Я поднимаюсь. Я беру с полки Мураками, режу его, бросаю на пол. Хватаю Пушкина, Достоевского, Гоголя, Камю, Драйзера, режу их, режу — а бумагу на пол, на пол! Вот Библия, хаха. Ее в унитаз. Российская конституция — откуда она у меня? Ножом ее, ножом! Я безумствую. Бумага кричит, плачет, молит о пощаде. Я наслаждаюсь этим звуком. Мне и больно, и в тоже время очень приятно; сладкая боль.

— Плевать! — кричу я. — Плевать!

Беру телефон, набираю номер библиотечной полиции.

— Вы позвонили…

— Записывайте адрес! — кричу. — Тут совершается книгопреступление!

Они придут через полчаса, как минимум — этого должно хватить.

Я хватаю рукопись, обнимаю ее, глажу своими трясущимися пальцами. Она умоляет меня, я же вижу. Я просит меня прекратить. Она напугана смерть своих товарок. Это и становится последней каплей. Мой член болит. Я мастурбирую, чтобы облегчить эту боль; кончаю прямо в раскрытую рукопись.

Ей неприятно.

Меня злит это.

— Что, сука, не нравится?! — ору. — А как тебе такое?
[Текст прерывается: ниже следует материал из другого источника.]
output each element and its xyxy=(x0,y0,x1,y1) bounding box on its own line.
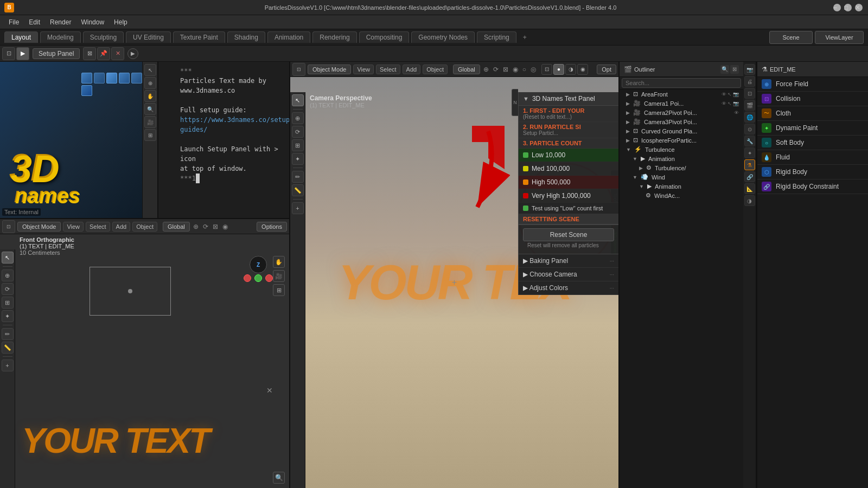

Нож с хрустом режет бумагу. Рукопись реагирует не так, как остальные — те кричали, а эта плачет, плачет (плачет от боли, ну надо же!), и это прекрасно, чудесно!

— Вот тебе!

Я пронзаю ее насквозь. Она все еще жива. Боже, боже мой.

— Вот тебе!

Рву ее зубами, жую. Она плачет. Вкус у бумаги сладковатый.

— Вот тебе!

Она агонизирует. Для верности рву ее на две части. Бросаю то, что осталось, на пол. Кричу. Замечаю, что по моим щекам струятся слезы. Мне не нравится это. Я подношу к глазам нож. Я хочу, чтобы слезы перестали течь. Я вонзаю нож в глаз. О, кажется, слез больше нет. Течет кровь. Я смеюсь. А бумага на вкус — совсем как плоть.